───── SUPPLIED RECORDS ─────
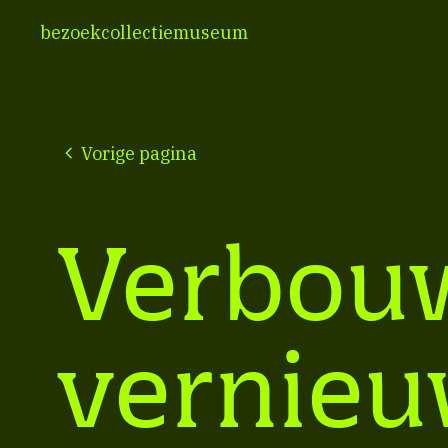
bezoek
collectie
museum
Vorige pagina
Verbou
vernieu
─────
**EXERCISE REQUIREMENTS**
Write the records above out again word for word, skipping each picture.

**REPLY TO THE TASK**
bezoek
collectie
museum
Vorige pagina
Verbou
vernieu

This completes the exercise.